Knight was captured by game warden Sergeant Terry Hughes on April 4, 2013, while burgling the Pine Tree Camp in Rome, Maine.[7] He was sentenced to seven months in jail on October 28, 2013, of which he had already served all but a week while awaiting sentencing.[7] In addition to the jail sentence, Knight paid $2,000 in restitution to victims, completed a Co-Occurring Disorders Court Program (designed for people with substance abuse problems and mental health disorders), and completed three years of probation.[6][8]
Knight has described deep-felt ethical misgivings about the burglaries committed, saying that stealing is wrong. Even the prosecutor said a longer sentence would have been cruel.[7] Judge Nancy Mills believes that Knight was unlikely to reoffend.[6] After release, Knight met with the judge every week, avoided alcohol, and secured a job with his brother.[8]
Journalist Michael Finkel met with Knight for nine one-hour sessions while he was in jail.
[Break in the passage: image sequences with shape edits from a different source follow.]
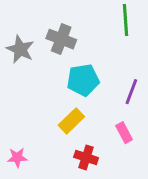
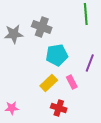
gray star: (20, 49) -> (14, 34), turned -30
pink rectangle: (124, 133) -> (72, 82), moved

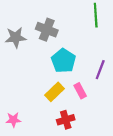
cyan pentagon: (57, 55) -> (63, 61), turned -30
red cross: (59, 108) -> (66, 120), turned -35

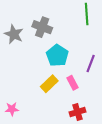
gray star: (16, 37) -> (14, 34), turned 30
red cross: (66, 120) -> (78, 112), moved

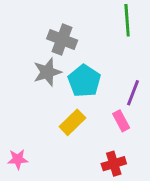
gray star: (14, 34) -> (47, 72), moved, turned 30
pink rectangle: (72, 83) -> (121, 121), moved

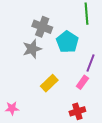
cyan pentagon: (84, 81) -> (67, 42), moved
pink rectangle: (121, 121) -> (82, 82), turned 64

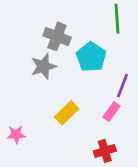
pink star: (12, 108) -> (16, 135), moved

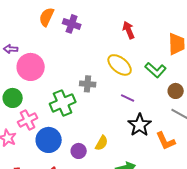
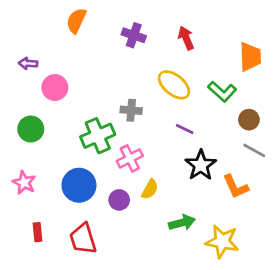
purple cross: (72, 24) -> (134, 35), moved
pink circle: (31, 67) -> (55, 88), size x0.7
pink cross: (28, 120) -> (130, 158), moved

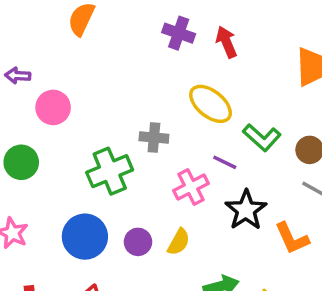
purple cross: (134, 35) -> (179, 33), moved
green L-shape: (222, 92) -> (262, 138), moved
pink cross: (130, 158) -> (191, 187), moved
purple circle: (119, 200) -> (138, 242), moved

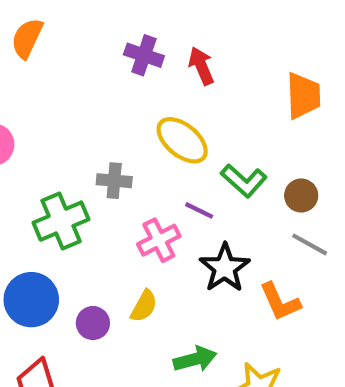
purple circle: (138, 242) -> (93, 323), moved

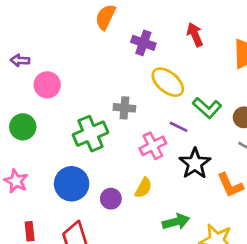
orange semicircle: (27, 38) -> (105, 17), moved
purple cross: (144, 55) -> (143, 43), moved
red arrow: (201, 66) -> (195, 35), moved

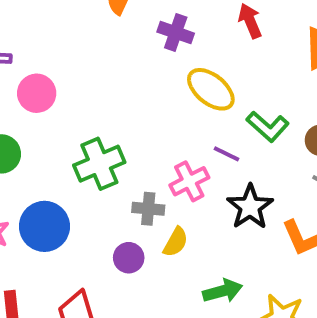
gray cross: (124, 108) -> (148, 209), moved
blue circle: (72, 184) -> (44, 226), moved

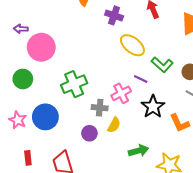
pink circle: (37, 93) -> (41, 47), size x1.4

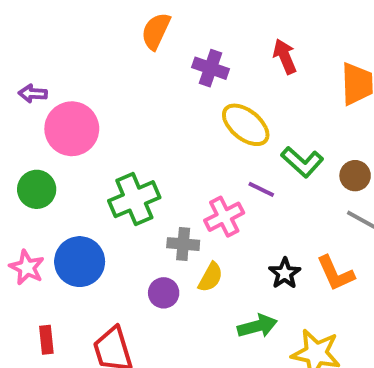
black star: (153, 107) -> (285, 273), moved, size x0.7

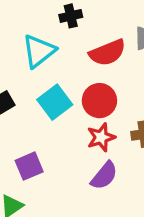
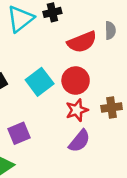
cyan triangle: (39, 51) -> (20, 19), moved

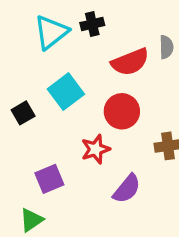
cyan square: (40, 82) -> (66, 92), moved
red star: (77, 110) -> (96, 149), moved

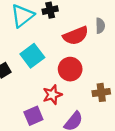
purple square: (49, 179) -> (33, 116), moved

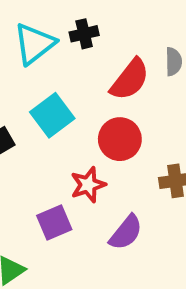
red semicircle: (76, 36) -> (130, 79), turned -30

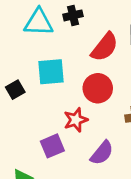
cyan triangle: (34, 44) -> (39, 22), turned 40
cyan square: (52, 115) -> (51, 72), turned 32

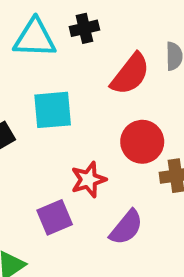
red circle: (98, 88) -> (142, 142), moved

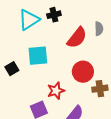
cyan triangle: (35, 38) -> (29, 20), turned -35

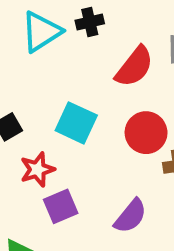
cyan square: (38, 56) -> (76, 123), moved, turned 30
red star: (56, 91) -> (37, 169), moved

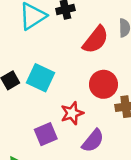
cyan square: (76, 123) -> (40, 78), moved
red star: (37, 169) -> (72, 113), moved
This was the genesis for first an article in GQ in August 2014, and then the book The Stranger In The Woods, published in March 2017.[11][8]
Knight was largely reluctant to express any inkling of motives or insights gained through his experience, but he did offer, "solitude bestows an increase in something valuable ... my perception. But ... when I applied my increased perception to myself, I lost my identity. There was no audience, no one to perform for ... To put it romantically, I was completely free." Finkel compared this observation to similar statements by Ralph Waldo Emerson, Charles de Foucauld, and Thomas Merton.[8] Knight however resented being compared to Henry David Thoreau, instead calling him a dilettante because Thoreau only lived for two years in his Walden Pond cabin and his mother did his laundry, saying he was "...just a show-off who went out there and wrote a book saying 'Look how great I am.' "[12] Knight now leads a quiet life in rural Maine.